The first question one has to check into for the second round of PPP is, do you qualify for the program? The first test is black and white, and you have to meet one of two criteria.
- Your gross receipts in 2020 are down at least 25% compared to 2019
- Your gross receipts in one quarter of 2020 are down at least 25% compared to the same quarter in 2019
If you have made this cut: many business owners then face a more challenging and greyer decision. You have to sign that you need the money to support the ongoing operations of your business.
This attestation was pretty vague for the first round: one could argue that we thought the world was about to end, and it was critical to stuff as much money as we could under our mattresses.

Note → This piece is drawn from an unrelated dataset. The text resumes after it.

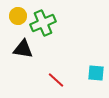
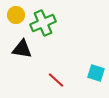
yellow circle: moved 2 px left, 1 px up
black triangle: moved 1 px left
cyan square: rotated 12 degrees clockwise
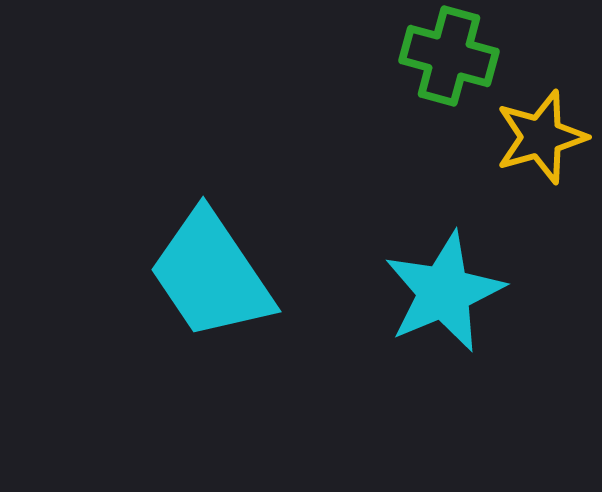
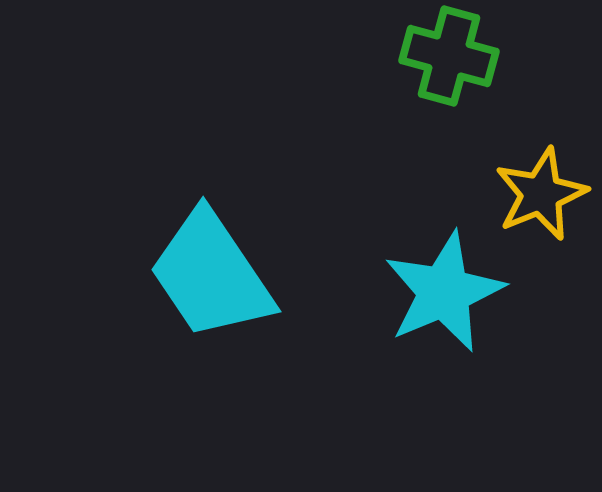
yellow star: moved 57 px down; rotated 6 degrees counterclockwise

Survival instincts were appropriately alive and well.
Some businesses are sadly and unfortunately in that same survival boat. They are hanging on by a thread and genuinely need this money to survive.
On the other hand, I believe millions of businesses will meet one of the two 25% criteria – but if you look at their bottom line or profitability, they are doing just fine or better than before. They've used their first round of PPP money, cut some expenses, pivoted, and are on their way.
Business owners and entrepreneurs in this boat will have to decide whether or not to take the second round of PPP money. They will be able to get it – it’s not up to banks or lenders to verify the attestation. But then they will have to live with the fear of an auditor knocking on their door one day.